Hannah se atragantó con el café y empezó a toser.
—¡Que no tenga un hombre en mi vida! Ostras, Gus, no salgo con nadie desde hace quince años —dijo Hannah con voz ronca—. No todo el mundo tiene relaciones, ¿sabes? Además, ¿quién ha dicho nada de hombres? Yo sólo hablaba de la esperanza de encontrar más amigos. Carmen y yo pasamos juntas un rato y fue bastante agradable.
—Te estás arrimando a mal árbol. Ella es justo el tipo de amistad que pasará por encima de tu cadáver con tal de llegar a la cima.
—Sólo he dicho que fue amable conmigo —murmuró Hannah—. No le he hecho una pulserita de amigas del alma ni le he prestado mi álbum de Toto. ¡Por el amor de Dios!
—Perdona, tengo los nervios de punta.
—¿Por qué de repente piensas en hombres? —reflexionó su amiga en voz alta—. No es habitual en ti. Qué interesante…
—No, nada interesante. No hay nada que contar. —No estaba dispuesta a desvelarle el sueño que había tenido, a describirle cómo brillaba el agua en los anchos hombros de Oliver, ni cómo la había desarmado con la mirada. Una forma de mirar que le daba ganas de acercarse más y más a él…
—¿Nada? —preguntó Hannah, interrumpiendo sus pensamientos—. ¿O es que ha pasado algo este fin de semana que quisieras contarme? ¿Tú y Gary Rose? Venga, que me lo puedes confesar…
—No, Hannah, el único hombre que tengo en la cabeza se llama David Fazio y se está tronchando de risa camino del banco.
Se acercó al portátil para ver si había recibido algún mensaje de Alan sobre la situación. Nada.
—Bueno, ¿qué te parece la ganadora del concurso, Priya? —preguntó a Hannah.
—Un tanto sospechosa, diría yo. O tal vez simplemente obsesiva. Hablaba de ti sin parar.

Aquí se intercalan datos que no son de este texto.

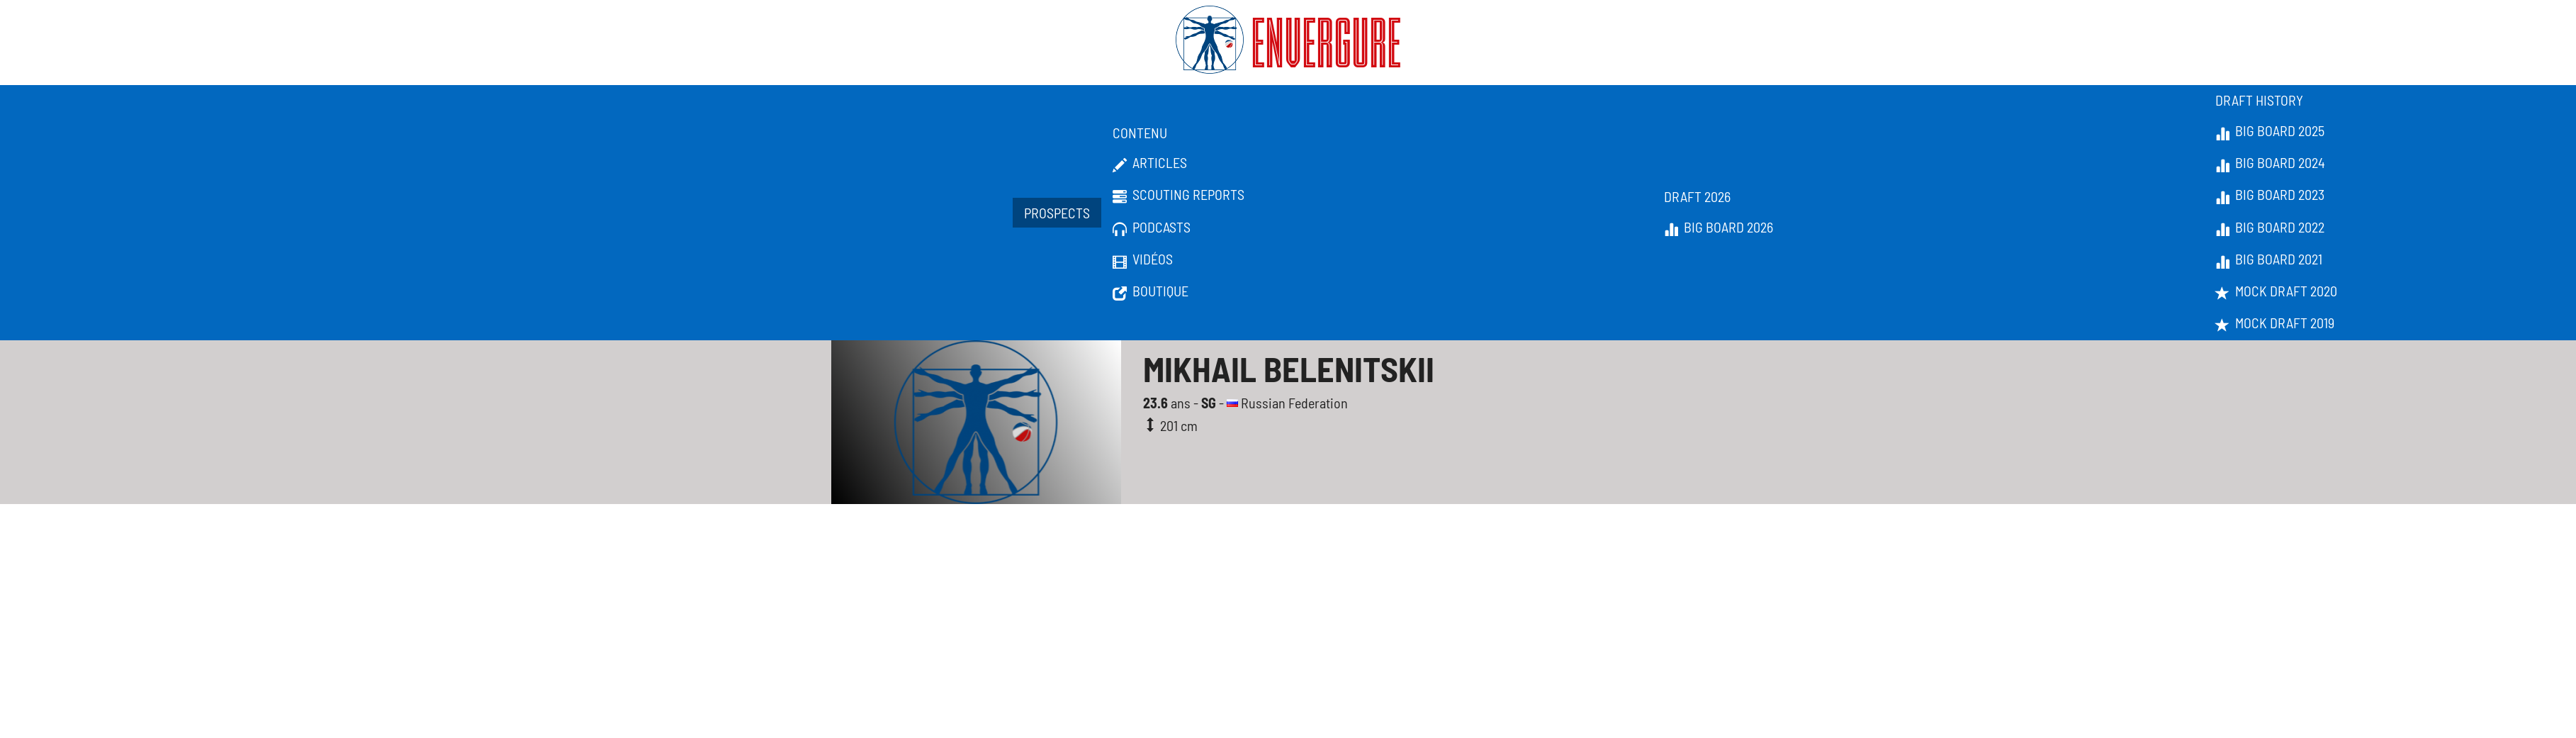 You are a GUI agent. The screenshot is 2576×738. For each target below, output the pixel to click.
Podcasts (1152, 227)
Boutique (1150, 291)
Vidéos (1143, 259)
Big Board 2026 (1718, 227)
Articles (1150, 163)
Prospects (1057, 212)
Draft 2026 (1697, 196)
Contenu (1140, 132)
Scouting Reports (1178, 195)
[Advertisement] (1288, 631)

—A mí me pareció bastante maja. Cansada, quizá. Pero es que tiene tres hijos. Es bastante dulce, la verdad.
—Hablando de hijos…, ¿qué pasaba con las chicas? —preguntó Hannah.
—Ah, claro, eso. Presenciaste mi pública humillación junto al resto del equipo. Soy, oficialmente, una mala madre.

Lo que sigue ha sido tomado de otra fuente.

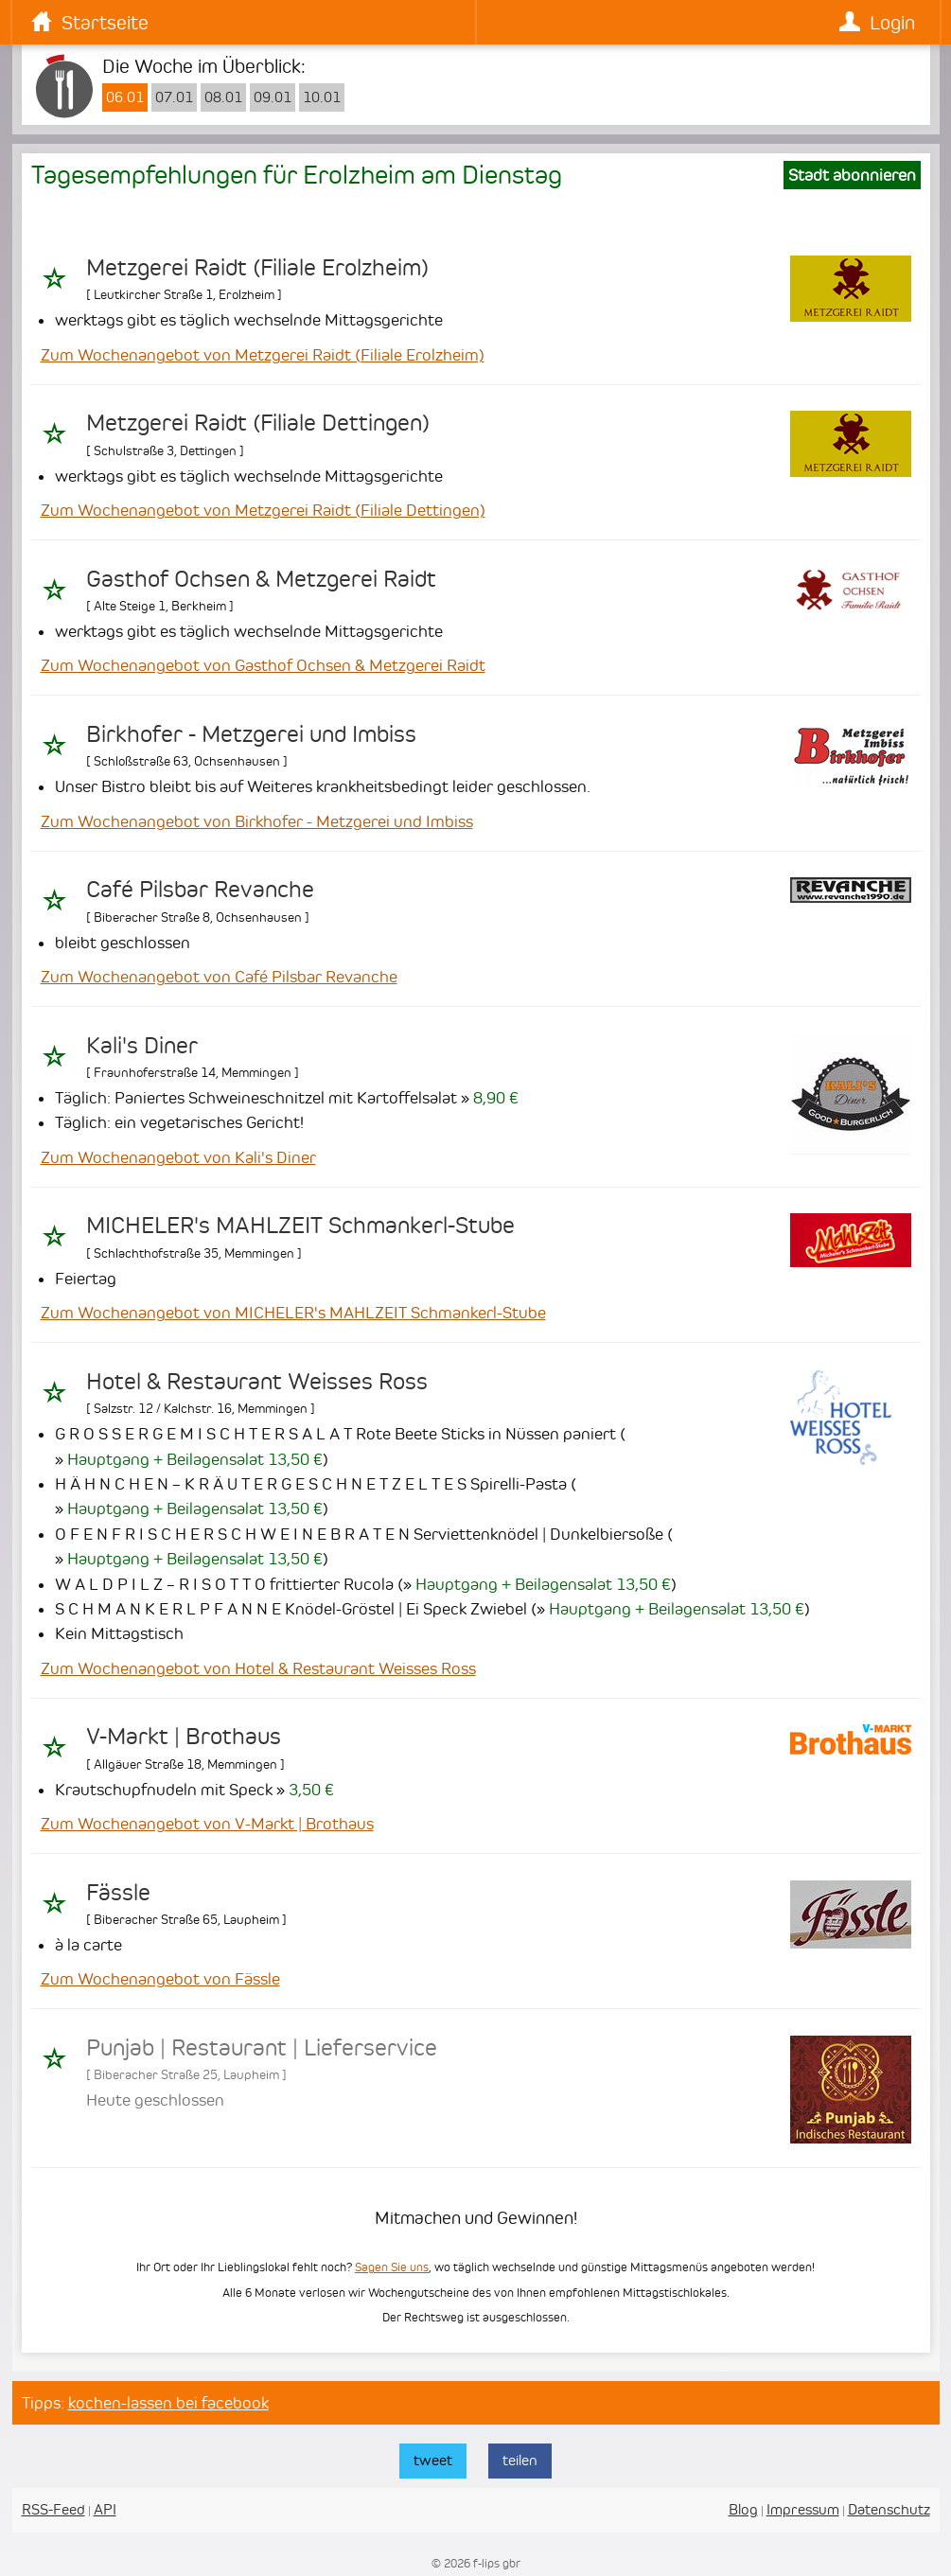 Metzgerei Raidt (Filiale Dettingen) (258, 423)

—No es verdad, y lo sabes. Me refería a en qué punto dejasteis la cosa.
—Estamos haciendo un esfuerzo, supongo —respondió Gus—. Conversaciones trascendentes para sacar unas cuantas cosas a la luz. Aimee siente demasiada presión y Sabrina está sobreprotegida. O algo así. —De hecho, las conversaciones con sus hijas —había habido otra bien larga la noche del domingo— habían sido muy agotadoras y le resultaba difícil asimilar todo lo que querían decir. Gus sentía que le echaban a ella la culpa y estaba preocupada. Pero la esperanza afloraba al rostro de sus hijas cuando estaban hablando las tres, como si, de alguna manera, aun diciéndole que las dejase ser como eran, Gus fuese capaz de arreglarlo todo y hacer que las cosas se enderezasen.